** Data extracts **

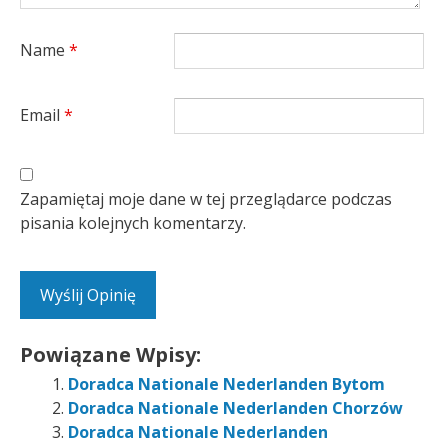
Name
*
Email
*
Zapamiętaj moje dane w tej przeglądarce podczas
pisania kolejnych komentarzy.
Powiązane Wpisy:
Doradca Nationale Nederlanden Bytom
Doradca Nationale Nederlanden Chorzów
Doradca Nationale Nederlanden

...

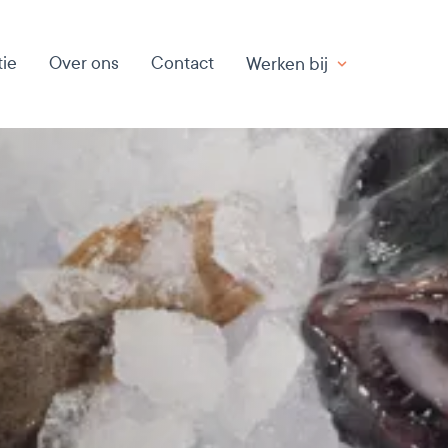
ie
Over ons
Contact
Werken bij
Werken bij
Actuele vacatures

** Assignment **
Scan the listing above and identify each line holding the string "Doradca"; copy every such line.

** Answer to this exercise **
Doradca Nationale Nederlanden Bytom
Doradca Nationale Nederlanden Chorzów
Doradca Nationale Nederlanden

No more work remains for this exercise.